This Forbes article reminded me of a story I heard of the late George Carlin. Many outside the industry applauded his ability to get up on stage and “wing it.” Reality was something altogether different. He was well known among fellow comics for repetition, practice and continually working to better his act. To prep for each one of his TV shows, he would give 150 live stand-up performances over 2 years to help him refine his material. 150 performance performances to prep for 1 TV show! Chris Rock is said to follow a similar work-man-like ritual of practice. Sobering reality as to what it takes to be an expert in your craft.
Ericsson & Lehmann (1996) have done dozens of studies on what distinguishes novices from experts, and consistently find that it takes about 10 years or 10,000 hours of concerted practice before one becomes an expert. They’ve found this to be true in every field they’ve ever studied, from musicians, to writers, scientists and my friend David Day suggests this applies to leaders as well (Day, Harrison & Halpin, 2009).
And practicing easy things you’ve already mastered isn’t going to grow you either. There is plenty of evidence that experts become proficient by consistently practicing at ever-more-difficult levels of achievement.
Doesn’t this make good intuitive sense?
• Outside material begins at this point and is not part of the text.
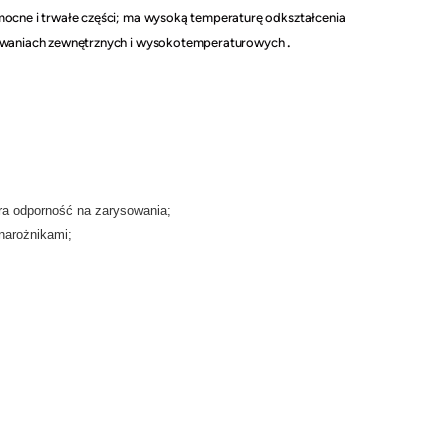
ocne i trwałe części; ma wysoką temperaturę odkształcenia
.
sowaniach zewnętrznych i wysokotemperaturowych
ra odporność na zarysowania;
narożnikami;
If everyone were investing considerable, deliberate and sustained effort to grow their proficiency levels at their own personal “sweet spot”, then leaders like Steve Jobs wouldn’t be so incredible rare.
When I coach leaders, I remind them that if they can’t do something well, or at all, they better invest time and effort to grow it, or not be surprised with their subsequent disappointment.
How much time are you investing in your own development?